Dec 12 (Reuters) - The U.S. Securities and Exchange
Commission (SEC) this week has reopened an investigation into
Elon Musk's brain-chip startup Neuralink, according to a letter
shared by Musk on Thursday on social media platform X.
The Dec. 12 letter from Musk's lawyer Alex Spiro to outgoing
SEC Chair Gary Gensler also noted that the commission had issued
a settlement demand and that Musk had been given 48 hours to
accept making a monetary payment or face charges on multiple
counts.
The amount demanded was not in the letter.
Musk has long sparred with the SEC and last year four
lawmakers asked the commission to investigate whether Elon Musk
committed securities fraud by allegedly misleading investors
about the safety of a brain implant developed by Neuralink.
How much traction the SEC would gain in any action against
Musk is unclear.
The billionaire entrepreneur who also heads Tesla
and SpaceX is set to gain extraordinary influence after spending
more than a quarter of a billion dollars to help Donald Trump
win November's presidential election. His companies are expected
to be well insulated from regulation and enforcement measures.
Trump has also appointed Musk to a task force that plans a
sweeping overhaul of the U.S. government.
Spiro wrote in the letter that he and Musk would not be
intimidated by the SEC and that they reserved their legal
rights.
The SEC and Neuralink did not immediately respond to Reuters
requests for comment outside regular business hours.
Musk's tussles with the SEC include the regulator's probe
into his $44 billion takeover of Twitter, now X.

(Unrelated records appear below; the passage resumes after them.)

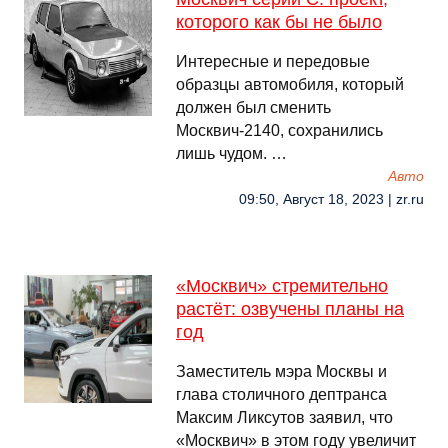
которого как бы не было
Интересные и передовые
образцы автомобиля, который
должен был сменить
Москвич-2140, сохранились
лишь чудом. …
Авто
09:50, Август 18, 2023 | zr.ru
«Москвич» стремительно
растёт: озвучены планы на
год
Заместитель мэра Москвы и
глава столичного дептранса
Максим Ликсутов заявил, что
«Москвич» в этом году увеличит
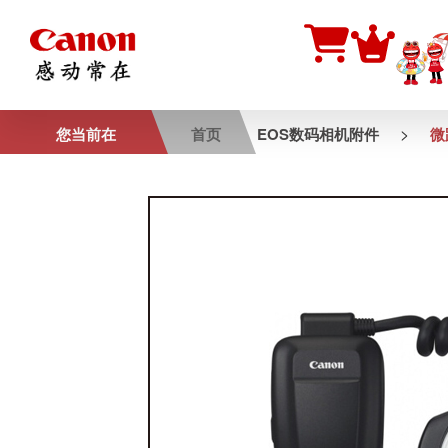
>
您当前在
首页
EOS数码相机附件
微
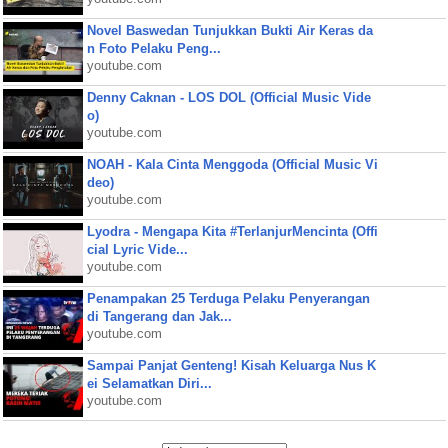
Novel Baswedan Tunjukkan Bukti Air Keras da
n Foto Pelaku Peng...
youtube.com
Denny Caknan - LOS DOL (Official Music Vide
o)
youtube.com
NOAH - Kala Cinta Menggoda (Official Music Vi
deo)
youtube.com
Lyodra - Mengapa Kita #TerlanjurMencinta (Offi
cial Lyric Vide...
youtube.com
Penampakan 25 Terduga Pelaku Penyerangan
di Tangerang dan Jak...
youtube.com
Sampai Panjat Genteng! Kisah Keluarga Nus K
ei Selamatkan Diri...
youtube.com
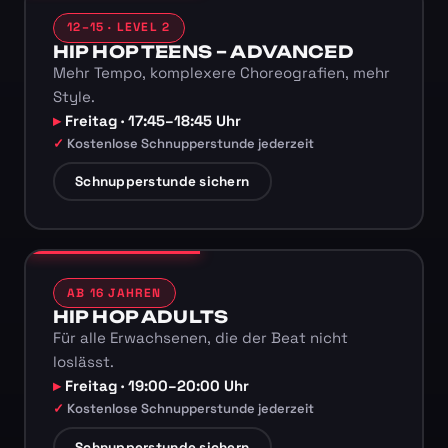
12–15 · LEVEL 2
HIP HOP TEENS – ADVANCED
Mehr Tempo, komplexere Choreografien, mehr
Style.
Freitag · 17:45–18:45 Uhr
Kostenlose Schnupperstunde jederzeit
Schnupperstunde sichern
AB 16 JAHREN
HIP HOP ADULTS
Für alle Erwachsenen, die der Beat nicht
loslässt.
Freitag · 19:00–20:00 Uhr
Kostenlose Schnupperstunde jederzeit
Schnupperstunde sichern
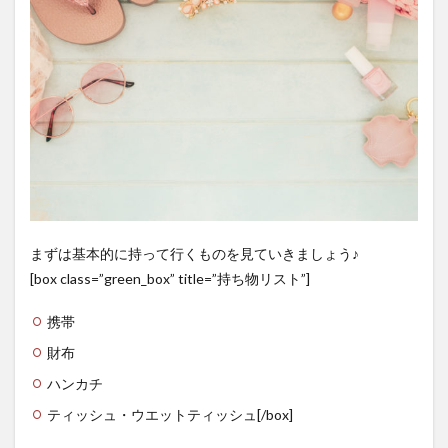
ステ
ンボ
ス九
州一
花火
大会
(長崎
県)
7
まと
め
まずは基本的に持って行くものを見ていきましょう♪
[box class=”green_box” title=”持ち物リスト”]
携帯
財布
ハンカチ
ティッシュ・ウエットティッシュ[/box]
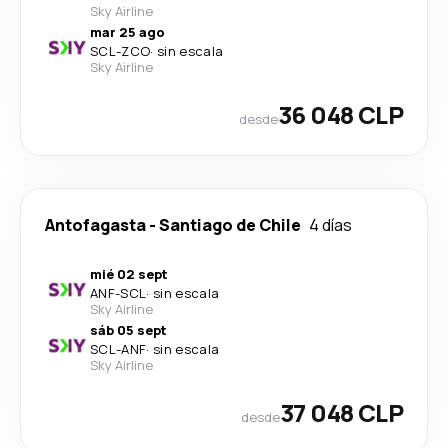
Sky Airline
mar 25 ago
SCL
-
ZCO
·
sin escala
Sky Airline
36 048 CLP
desde
Antofagasta
-
Santiago de Chile
4 días
mié 02 sept
ANF
-
SCL
·
sin escala
Sky Airline
sáb 05 sept
SCL
-
ANF
·
sin escala
Sky Airline
37 048 CLP
desde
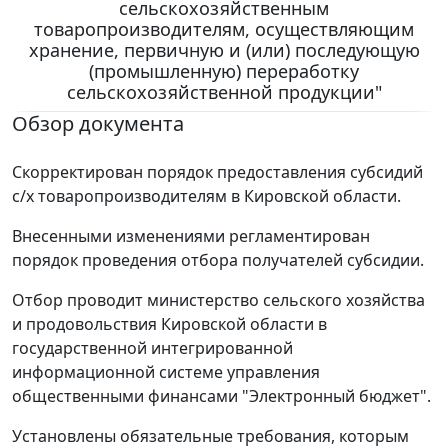
сельскохозяйственным
товаропроизводителям, осуществляющим
хранение, первичную и (или) последующую
(промышленную) переработку
сельскохозяйственной продукции"
Обзор документа
Скорректирован порядок предоставления субсидий
с/х товаропроизводителям в Кировской области.
Внесенными изменениями регламентирован
порядок проведения отбора получателей субсидии.
Отбор проводит министерство сельского хозяйства
и продовольствия Кировской области в
государственной интегрированной
информационной системе управления
общественными финансами "Электронный бюджет".
Установлены обязательные требования, которым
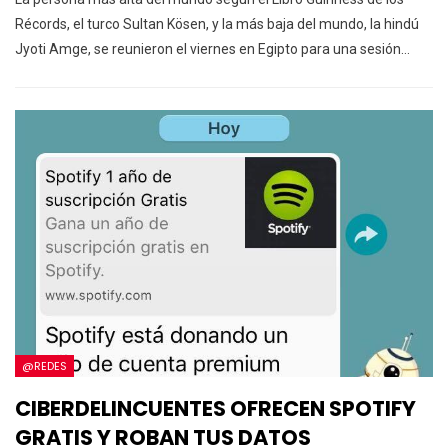
Récords, el turco Sultan Kösen, y la más baja del mundo, la hindú
Jyoti Amge, se reunieron el viernes en Egipto para una sesión…
@REDES
CIBERDELINCUENTES OFRECEN SPOTIFY
GRATIS Y ROBAN TUS DATOS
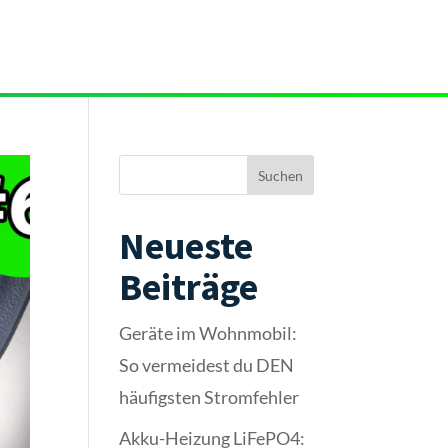
YOUTUBE
Q
Rabatte
Newsletter
Shop
Suchen
Neueste
Beiträge
Geräte im Wohnmobil:
So vermeidest du DEN
häufigsten Stromfehler
Akku-Heizung LiFePO4:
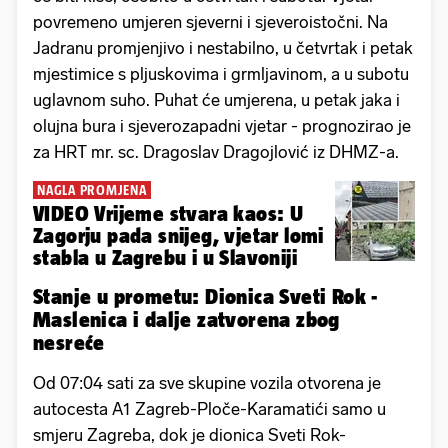
povremeno umjeren sjeverni i sjeveroistočni. Na
Jadranu promjenjivo i nestabilno, u četvrtak i petak
mjestimice s pljuskovima i grmljavinom, a u subotu
uglavnom suho. Puhat će umjerena, u petak jaka i
olujna bura i sjeverozapadni vjetar - prognozirao je
za HRT mr. sc. Dragoslav Dragojlović iz DHMZ-a.
NAGLA PROMJENA
VIDEO Vrijeme stvara kaos: U
Zagorju pada snijeg, vjetar lomi
stabla u Zagrebu i u Slavoniji
Stanje u prometu: Dionica Sveti Rok -
Maslenica i dalje zatvorena zbog
nesreće
Od 07:04 sati za sve skupine vozila otvorena je
autocesta A1 Zagreb-Ploče-Karamatići samo u
smjeru Zagreba, dok je dionica Sveti Rok-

A federal judge in November rejected the SEC's request to
sanction Elon Musk after he failed to appear for court-ordered
testimony in relation to the matter.
The commission also sued Musk in 2018 over his Twitter posts
about taking Tesla private. He settled that lawsuit by paying a
$20 million fine, agreeing to let Tesla lawyers review some
posts in advance and stepping down as Tesla's chairman.